There has been even less research on multiple imputation for missing covariate values in the context of time-to-event outcomes when there are competing events. A natural extension would be to include the cumulative baseline cause-specific hazard and binary indicator variables for each event type. For competing risk outcomes, Bartlett et al. proposed an approach called substantive model compatible fully conditional specification (SMC-FCS) imputation [10•]. However, this approach requires that the imputation model for missing values within covariate X not only be a function of the parameter φ for model f(X| Z, φ) but also a function of parameter β for the outcome model f(Y| X, Z, β). Exploiting the iterative nature of FCS algorithm [43, 44], both sets of parameters are estimated [9, 10•].
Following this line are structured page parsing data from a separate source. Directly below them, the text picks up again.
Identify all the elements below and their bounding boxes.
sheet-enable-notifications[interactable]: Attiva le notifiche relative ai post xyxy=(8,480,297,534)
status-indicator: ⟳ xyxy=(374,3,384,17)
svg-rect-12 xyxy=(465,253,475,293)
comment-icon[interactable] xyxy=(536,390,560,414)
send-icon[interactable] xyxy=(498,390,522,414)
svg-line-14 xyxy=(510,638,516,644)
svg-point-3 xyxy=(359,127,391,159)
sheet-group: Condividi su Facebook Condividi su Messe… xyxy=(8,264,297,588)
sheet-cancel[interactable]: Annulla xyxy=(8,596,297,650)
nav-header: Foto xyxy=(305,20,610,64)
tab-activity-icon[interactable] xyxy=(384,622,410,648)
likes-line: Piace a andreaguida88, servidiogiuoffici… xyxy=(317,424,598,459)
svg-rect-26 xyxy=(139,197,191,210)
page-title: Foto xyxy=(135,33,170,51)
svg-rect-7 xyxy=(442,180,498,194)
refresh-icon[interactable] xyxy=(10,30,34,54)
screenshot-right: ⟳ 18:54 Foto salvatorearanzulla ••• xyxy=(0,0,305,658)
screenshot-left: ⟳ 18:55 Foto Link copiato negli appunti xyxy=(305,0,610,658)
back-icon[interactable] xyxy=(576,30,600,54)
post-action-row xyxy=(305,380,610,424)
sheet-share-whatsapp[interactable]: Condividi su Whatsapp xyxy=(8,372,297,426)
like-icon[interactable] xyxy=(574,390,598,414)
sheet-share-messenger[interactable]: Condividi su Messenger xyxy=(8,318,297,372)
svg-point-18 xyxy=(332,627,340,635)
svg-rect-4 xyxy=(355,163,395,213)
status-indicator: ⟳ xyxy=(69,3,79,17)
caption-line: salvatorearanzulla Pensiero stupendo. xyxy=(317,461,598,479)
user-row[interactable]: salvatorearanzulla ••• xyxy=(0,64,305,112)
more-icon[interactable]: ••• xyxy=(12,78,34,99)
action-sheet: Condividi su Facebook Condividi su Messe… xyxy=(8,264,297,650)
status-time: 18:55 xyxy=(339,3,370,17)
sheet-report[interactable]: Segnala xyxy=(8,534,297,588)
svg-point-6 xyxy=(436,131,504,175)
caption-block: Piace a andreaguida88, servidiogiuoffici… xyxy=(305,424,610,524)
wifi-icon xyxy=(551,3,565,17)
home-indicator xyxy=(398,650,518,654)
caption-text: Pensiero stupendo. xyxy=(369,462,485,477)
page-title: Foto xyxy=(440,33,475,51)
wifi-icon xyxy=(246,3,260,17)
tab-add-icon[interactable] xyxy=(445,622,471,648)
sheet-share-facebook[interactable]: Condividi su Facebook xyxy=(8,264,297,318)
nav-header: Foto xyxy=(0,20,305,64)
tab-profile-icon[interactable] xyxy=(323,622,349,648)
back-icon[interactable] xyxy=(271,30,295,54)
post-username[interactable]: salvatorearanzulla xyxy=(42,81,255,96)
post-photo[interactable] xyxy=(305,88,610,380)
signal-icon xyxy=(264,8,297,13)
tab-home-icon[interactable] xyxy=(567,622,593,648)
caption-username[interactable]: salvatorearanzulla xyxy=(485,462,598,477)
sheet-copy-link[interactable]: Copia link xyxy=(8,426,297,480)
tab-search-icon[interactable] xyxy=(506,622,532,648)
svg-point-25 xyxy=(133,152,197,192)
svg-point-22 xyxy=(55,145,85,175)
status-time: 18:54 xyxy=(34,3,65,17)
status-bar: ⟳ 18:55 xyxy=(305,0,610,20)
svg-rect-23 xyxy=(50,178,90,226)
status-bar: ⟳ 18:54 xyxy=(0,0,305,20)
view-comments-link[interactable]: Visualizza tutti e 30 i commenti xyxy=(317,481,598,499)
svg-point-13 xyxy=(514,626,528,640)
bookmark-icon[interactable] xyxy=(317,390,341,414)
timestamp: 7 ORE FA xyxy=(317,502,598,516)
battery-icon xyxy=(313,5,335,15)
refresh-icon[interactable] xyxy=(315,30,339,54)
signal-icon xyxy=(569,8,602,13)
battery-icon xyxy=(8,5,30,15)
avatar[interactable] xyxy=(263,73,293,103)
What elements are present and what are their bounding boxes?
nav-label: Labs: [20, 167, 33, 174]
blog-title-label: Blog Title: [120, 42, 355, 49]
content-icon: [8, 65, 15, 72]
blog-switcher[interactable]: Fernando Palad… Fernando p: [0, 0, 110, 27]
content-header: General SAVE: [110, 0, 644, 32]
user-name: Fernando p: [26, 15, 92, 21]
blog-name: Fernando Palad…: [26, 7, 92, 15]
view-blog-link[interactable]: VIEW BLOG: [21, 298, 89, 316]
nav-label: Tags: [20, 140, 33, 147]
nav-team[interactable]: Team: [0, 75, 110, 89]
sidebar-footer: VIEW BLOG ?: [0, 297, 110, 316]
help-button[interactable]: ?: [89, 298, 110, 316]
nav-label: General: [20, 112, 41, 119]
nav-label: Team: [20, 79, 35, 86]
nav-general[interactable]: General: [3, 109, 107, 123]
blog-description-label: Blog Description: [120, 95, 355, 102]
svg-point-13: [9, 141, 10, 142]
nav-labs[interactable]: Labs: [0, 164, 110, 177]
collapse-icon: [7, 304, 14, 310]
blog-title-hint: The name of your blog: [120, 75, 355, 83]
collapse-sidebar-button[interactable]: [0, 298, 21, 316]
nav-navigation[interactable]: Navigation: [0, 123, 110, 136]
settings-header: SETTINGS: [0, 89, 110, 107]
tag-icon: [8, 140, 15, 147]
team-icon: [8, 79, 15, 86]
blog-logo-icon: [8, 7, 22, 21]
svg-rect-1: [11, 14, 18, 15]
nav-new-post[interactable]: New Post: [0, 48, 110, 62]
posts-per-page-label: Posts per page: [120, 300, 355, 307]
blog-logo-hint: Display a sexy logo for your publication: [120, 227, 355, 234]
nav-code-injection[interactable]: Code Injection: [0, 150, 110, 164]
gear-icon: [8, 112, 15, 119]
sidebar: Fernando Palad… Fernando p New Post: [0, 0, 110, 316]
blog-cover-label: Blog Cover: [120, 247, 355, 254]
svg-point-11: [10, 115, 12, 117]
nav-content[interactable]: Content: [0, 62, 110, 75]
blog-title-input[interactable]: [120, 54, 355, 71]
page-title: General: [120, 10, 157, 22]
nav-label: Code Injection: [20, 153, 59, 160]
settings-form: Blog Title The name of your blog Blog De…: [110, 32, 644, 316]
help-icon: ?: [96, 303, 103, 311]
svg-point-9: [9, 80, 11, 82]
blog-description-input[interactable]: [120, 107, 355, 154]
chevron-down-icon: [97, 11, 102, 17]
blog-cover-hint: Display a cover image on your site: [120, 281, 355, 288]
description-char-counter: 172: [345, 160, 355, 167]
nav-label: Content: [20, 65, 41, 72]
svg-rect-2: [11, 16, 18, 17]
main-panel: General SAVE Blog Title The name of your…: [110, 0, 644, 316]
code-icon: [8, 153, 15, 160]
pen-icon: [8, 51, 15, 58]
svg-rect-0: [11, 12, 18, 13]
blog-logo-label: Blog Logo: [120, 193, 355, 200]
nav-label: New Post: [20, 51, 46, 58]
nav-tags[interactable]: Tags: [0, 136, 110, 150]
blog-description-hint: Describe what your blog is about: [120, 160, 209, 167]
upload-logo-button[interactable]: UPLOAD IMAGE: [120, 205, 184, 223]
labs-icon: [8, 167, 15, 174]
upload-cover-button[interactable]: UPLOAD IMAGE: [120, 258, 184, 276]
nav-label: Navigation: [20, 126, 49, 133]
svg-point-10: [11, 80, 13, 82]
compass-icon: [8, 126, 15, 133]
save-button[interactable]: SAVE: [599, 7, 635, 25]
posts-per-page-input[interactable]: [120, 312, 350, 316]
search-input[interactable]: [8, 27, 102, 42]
We briefly note that it has been recommended that when an investigator is interested in a single event (e.g., death due to HIV-related causes), those all other competing events (e.g., death due to cancer and due to cardiovascular disease) are collapsed into a single competing event and then analyzed as a two-event situation [17•]. While practical for the case of no missing covariate data, this may result in inefficiency in imputing covariate(s) values when the relationship between the covariate and each of the “sub”-competing events may be different [10•]. Nevertheless, a R package called “smcfcs” is available for the imputation of data under a competing risks setting [58]. Whether or not this approach can be extended to the subdistribution proportional hazards model is still an open question [10•].

Conclusion

Competing events are common in epidemiological research and awareness of the appropriate methods to account for their influence is increasing. Furthermore, missing data is also ubiquitous in epidemiologic research. While several other papers have focused on the interpretation of the cause-specific versus the subdistribution hazard ratio, there has been little focus on missingness in competing risk data. In this review, we sought to provide an introduction to competing risks and an introduction on missingness in a competing risks setting. However, the majority of the missing data has focused on the cause-specific hazards and future research on missingness as applied to the CIF and subdistribution hazard is needed.